Quantum computing with single electron bubbles in helium

TL;DR

This paper proposes a novel quantum computing platform using single electron bubbles in liquid helium, leveraging their long coherence times and controllable spin states for multi-qubit operations.

Contribution

It introduces a new physical system for quantum computing based on electron spins in helium bubbles, including initialization, manipulation, and readout schemes.

Findings

Electron spins in helium bubbles have long coherence times.

A method for initializing and controlling multiple qubits is proposed.

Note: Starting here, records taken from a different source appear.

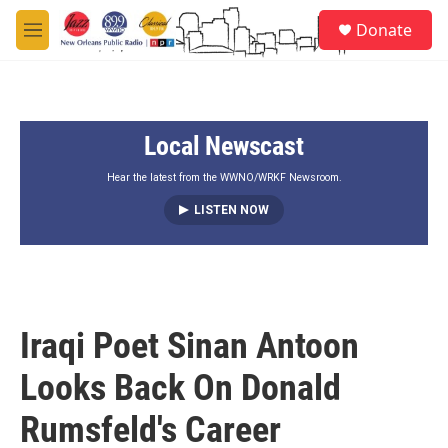
Skip to main content
S
Donate
e
M
a
e
r
n
c
u
h
Local Newscast
u
e
r
Hear the latest from the WWNO/WRKF Newsroom.
y
LISTEN NOW
Iraqi Poet Sinan Antoon
Looks Back On Donald
Rumsfeld's Career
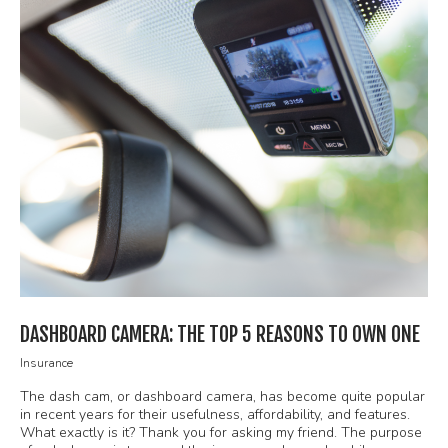
DASHBOARD CAMERA: THE TOP 5 REASONS TO OWN ONE
Insurance
The dash cam, or dashboard camera, has become quite popular
in recent years for their usefulness, affordability, and features.
What exactly is it? Thank you for asking my friend. The purpose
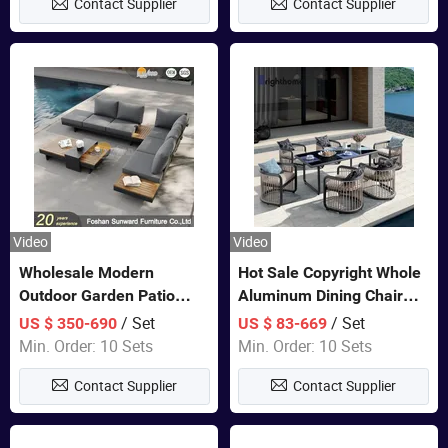
Contact Supplier
Contact Supplier
Furniture
Video
Video
Wholesale Modern
Hot Sale Copyright Whole
Outdoor Garden Patio
Aluminum Dining Chair
Teak Wood Furniture
and Table Set Garden
/ Set
/ Set
US $ 350-690
US $ 83-669
Aluminum Sofa
Furniture
Min. Order: 10 Sets
Min. Order: 10 Sets
Contact Supplier
Contact Supplier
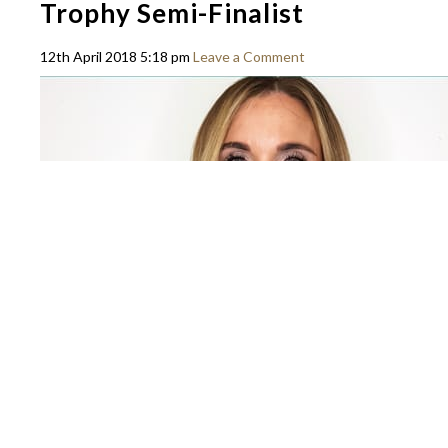
Trophy Semi-Finalist
12th April 2018 5:18 pm
Leave a Comment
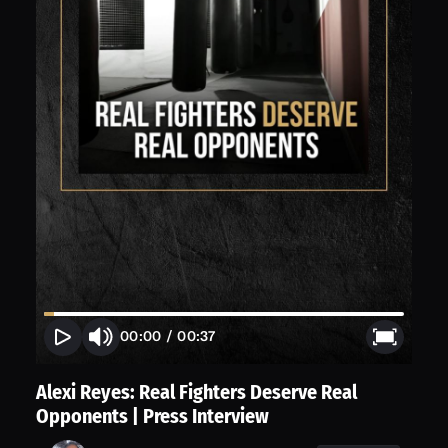
00:00
/
00:37
Alexi Reyes: Real Fighters Deserve Real
Opponents | Press Interview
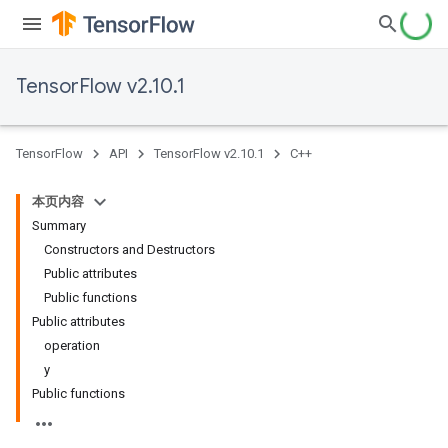
TensorFlow v2.10.1
TensorFlow
API
TensorFlow v2.10.1
C++
本页内容
Summary
Constructors and Destructors
Public attributes
Public functions
Public attributes
operation
y
Public functions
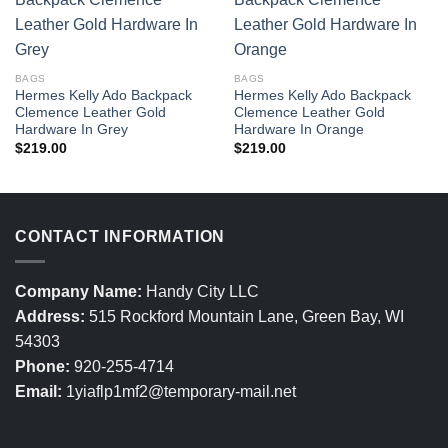
BAGS
BAGS
Hermes Kelly Ado Backpack
Hermes Kelly Ado Backpack
Clemence Leather Gold
Clemence Leather Gold
Hardware In Grey
Hardware In Orange
$
219.00
$
219.00
CONTACT INFORMATION
Company Name:
Handy City LLC
Address:
515 Rockford Mountain Lane, Green Bay, WI
54303
Phone:
920-255-4714
Email:
1yiaflp1mf2@temporary-mail.net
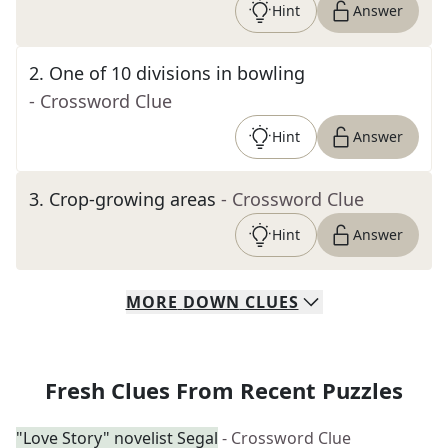
Hint
Answer
2
.
One of 10 divisions in bowling
- Crossword Clue
Hint
Answer
3
.
Crop-growing areas
- Crossword Clue
Hint
Answer
MORE
DOWN
CLUES
Fresh Clues From Recent Puzzles
"Love Story" novelist Segal
- Crossword Clue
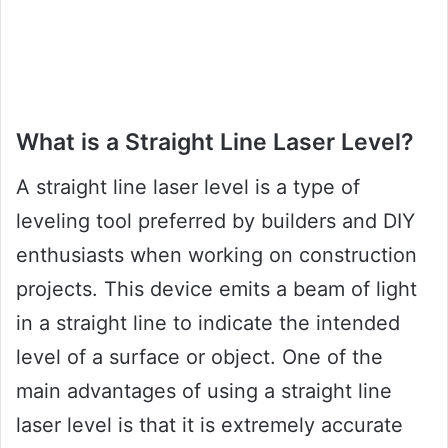
What is a Straight Line Laser Level?
A straight line laser level is a type of
leveling tool preferred by builders and DIY
enthusiasts when working on construction
projects. This device emits a beam of light
in a straight line to indicate the intended
level of a surface or object. One of the
main advantages of using a straight line
laser level is that it is extremely accurate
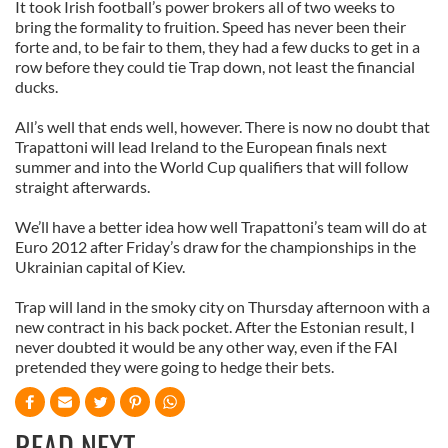
It took Irish football’s power brokers all of two weeks to
bring the formality to fruition. Speed has never been their
forte and, to be fair to them, they had a few ducks to get in a
row before they could tie Trap down, not least the financial
ducks.
All’s well that ends well, however. There is now no doubt that
Trapattoni will lead Ireland to the European finals next
summer and into the World Cup qualifiers that will follow
straight afterwards.
We’ll have a better idea how well Trapattoni’s team will do at
Euro 2012 after Friday’s draw for the championships in the
Ukrainian capital of Kiev.
Trap will land in the smoky city on Thursday afternoon with a
new contract in his back pocket. After the Estonian result, I
never doubted it would be any other way, even if the FAI
pretended they were going to hedge their bets.
READ NEXT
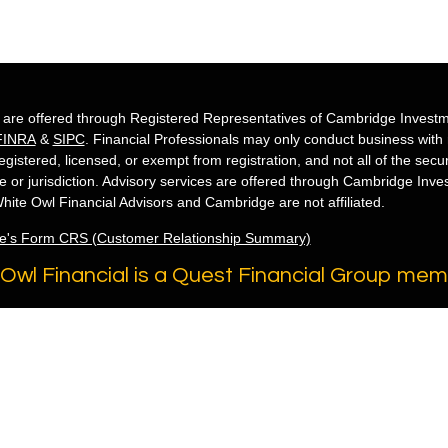
s are offered through Registered Representatives of Cambridge Investm
FINRA
&
SIPC
. Financial Professionals may only conduct business with re
egistered, licensed, or exempt from registration, and not all of the secu
te or jurisdiction. Advisory services are offered through Cambridge Inv
hite Owl Financial Advisors and Cambridge are not affiliated.
e's Form CRS (Customer Relationship Summary)
Owl Financial is a Quest Financial Group me
 2026 FMG Suite.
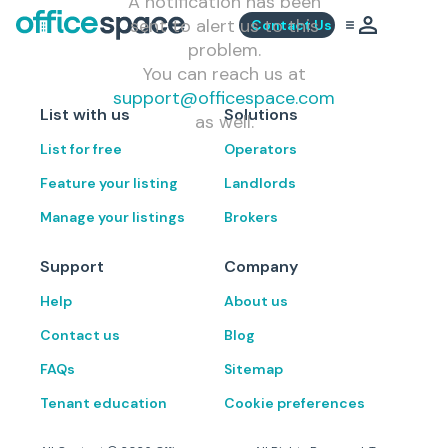
A notification has been
sent to alert us to this
Contact Us
problem.
You can reach us at
support@officespace.com
List with us
Solutions
as well.
List for free
Operators
Feature your listing
Landlords
Manage your listings
Brokers
Support
Company
Help
About us
Contact us
Blog
FAQs
Sitemap
Tenant education
Cookie preferences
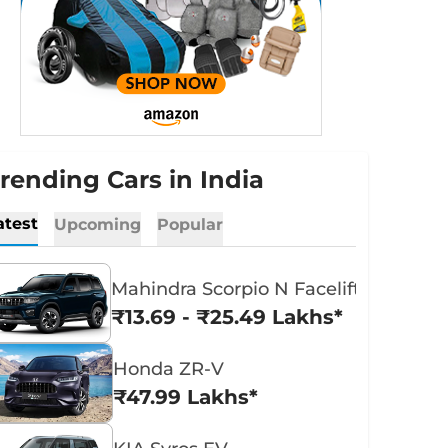
rending Cars in India
atest
Upcoming
Popular
Mahindra Scorpio N Facelift
₹13.69 - ₹25.49 Lakhs*
Honda ZR-V
₹47.99 Lakhs*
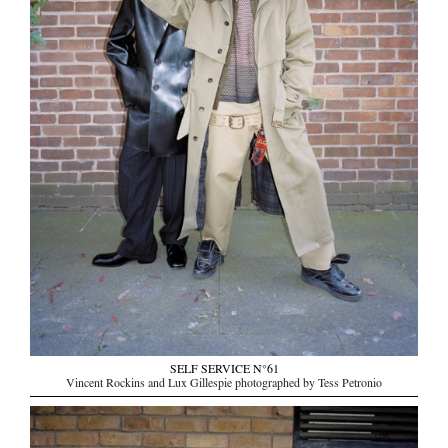
SELF SERVICE N°61
Vincent Rockins and Lux Gillespie photographed by Tess Petronio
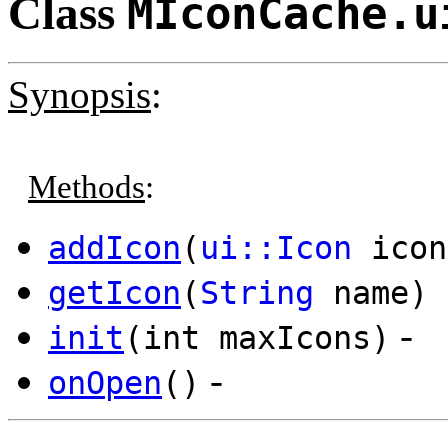
Class
MIconCache.u
Synopsis
:
Methods
:
addIcon
(
ui::Icon
icon
getIcon
(
String
name)
-
init
(int maxIcons)
-
onOpen
()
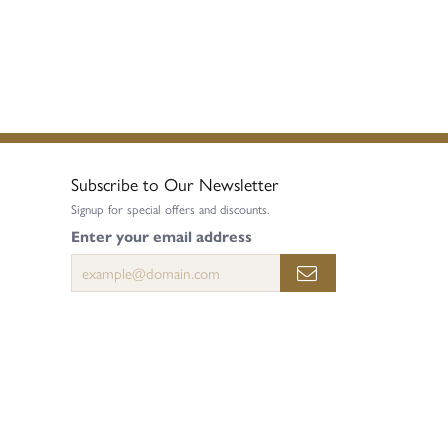
Subscribe to Our Newsletter
Signup for special offers and discounts.
Enter your email address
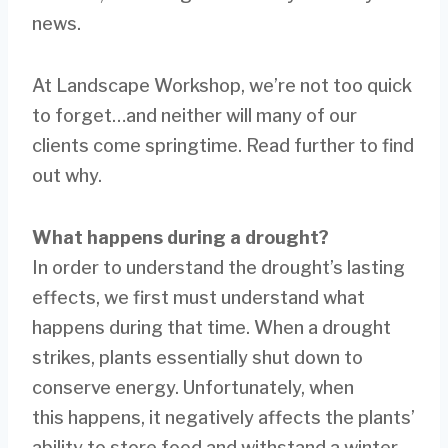
news.
At Landscape Workshop, we’re not too quick
to forget…and neither will many of our
clients come springtime. Read further to find
out why.
What happens during a drought?
In order to understand the drought’s lasting
effects, we first must understand what
happens during that time. When a drought
strikes, plants essentially shut down to
conserve energy. Unfortunately, when
this happens, it negatively affects the plants’
ability to store food and withstand a winter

Potential for scalable quantum registers using linear RF traps.

Abstract

An electron inside liquid helium forms a bubble of 17 \AA in radius. In an external magnetic field, the two-level system of a spin 1/2 electron is ideal for the implementation of a qubit for quantum computing. The electron spin is well isolated from other thermal reservoirs so that the qubit should have very long coherence time. By confining a chain of single electron bubbles in a linear RF quadrupole trap, a multi-bit quantum register can be implemented. All spins in the register can be initialized to the ground state either by establishing thermal equilibrium at a temperature around 0.1 K and at a magnetic field of 1 T or by sorting the bubbles to be loaded into the trap with magnetic separation. Schemes are designed to address individual spins and to do two-qubit CNOT operations between the neighboring spins. The final readout can be carried out through a measurement similar to the Stern-Gerlach experiment.